Fuera de concurso encontramos una variada selección de producciones andaluzas. En 9 lunas de Patricia Ortega (Mamacruz), un exitoso entrenador personal descubre que está embarazado. La comedia romántica A una isla de ti de Alexis Morante (¿Es el enemigo? la película de Gila) se va de vacaciones a Gran Canaria, mientras Auride Violeta Salama (Alegría) se adentra en el mundo de una ama de casa que goza por primera vez de una libertad inesperada. La secuela popular La familia Benetón +2 de Joaquín Mazón (El casoplón) vuelve a por más tras el éxito de comedia de 2023 liderada por Leo Harlem. Estas propuestas en clave de humor conviven con el thriller a contrarreloj Hora y veinte de Marc Romero (75 días) y el drama psicológico Un hijo, debut de Nacho La Casa. En definitiva, hay donde elegir. Más aún si miramos a la sección Zonazine, donde Paco L. Campano desata la ciencia ficción más alocada con Cuántica Rave. Lo interestelar llega también a la sección 5 minutos, con En la quietud de la luz deFernando Frater, producida por el malagueño Ezekiel Montes.

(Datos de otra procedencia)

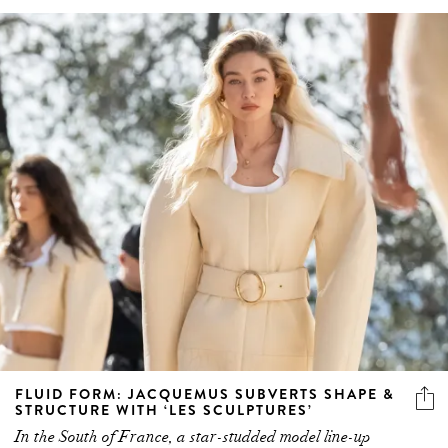
FLUID FORM: JACQUEMUS SUBVERTS SHAPE &
STRUCTURE WITH ‘LES SCULPTURES’
In the South of France, a star-studded model line-up
debuts the Spring/Summer 2024 collection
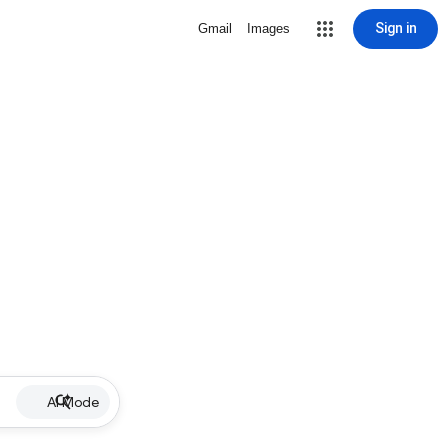
Sign in
Gmail
Images
AI Mode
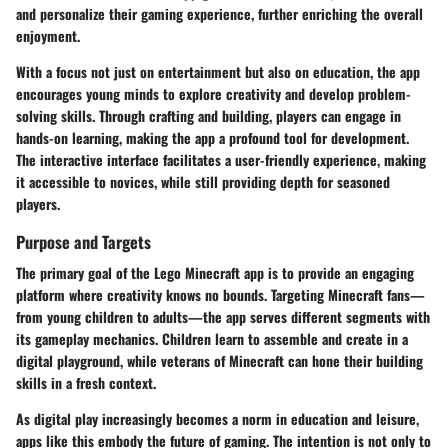
and personalize their gaming experience, further enriching the overall
enjoyment.
With a focus not just on entertainment but also on education, the app
encourages young minds to
explore creativity
and develop problem-
solving skills. Through crafting and building, players can engage in
hands-on learning, making the app a profound tool for development.
The interactive interface facilitates a user-friendly experience, making
it accessible to novices, while still providing depth for seasoned
players.
Purpose and Targets
The primary goal of the Lego Minecraft app is to provide an engaging
platform where creativity knows no bounds. Targeting
Minecraft fans
—
from young children to adults—the app serves different segments with
its gameplay mechanics. Children learn to assemble and create in a
digital playground, while veterans of Minecraft can hone their building
skills in a fresh context.
As digital play increasingly becomes a norm in education and leisure,
apps like this embody the
future of gaming
. The intention is not only to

Cabe destacar, por otra parte, que este año el Festival de Málaga ha decidido poner el foco en el Underground Andaluz con la proyección de dos películas que en el año 2000 fueron los primeros pasos de grandes directores sevillanos: El factor Pilgrim, debut conjunto de Alberto Rodríguez y Santi Amodeo, y la rabiosamente independiente Invasión Travesti, de Paco Cabezas y Jerónimo de los Santos.
Donde más abunda la presencia andaluza es en el ámbito documental. Los Pases especiales programan un total de 13 películas de creadores andaluces: A través de El Espejo Negro (Rafael Robles), Aminetu (Lucía Muñoz Lucena), Meditar (Sara G. Cortijo), Plus Ultra (Elías Pérez), Acuérdate de mí (Remedios Malvárez), Back in time! (Manuel Bellido y Sigfrid Monleón), El abrazo de los peces (15 años después) (Chema Rodríguez), El cautivo (Alejandro Luque), El inventor del cine invisible (Manuel Jiménez Núñez), Landa (Gracia Querejeta y Miguel Olid), Los Chichos, ni más ni menos (Paco Millán), Manuel Alcántara. Una vida en 15 asaltos (Manu Sánchez y Leticia Moreno) y Somos Miraflores (Enrique García).
Las expectativas son altas para este certamen andaluz que cada año descubre algunas de las propuestas más novedosas de nuestra cinematografía, rescata importantes obras del pasado, y pone en contacto a una industria en constante evolución. Del 6 al 15 de marzo, sólo en Málaga podrá verse lo que está por venir.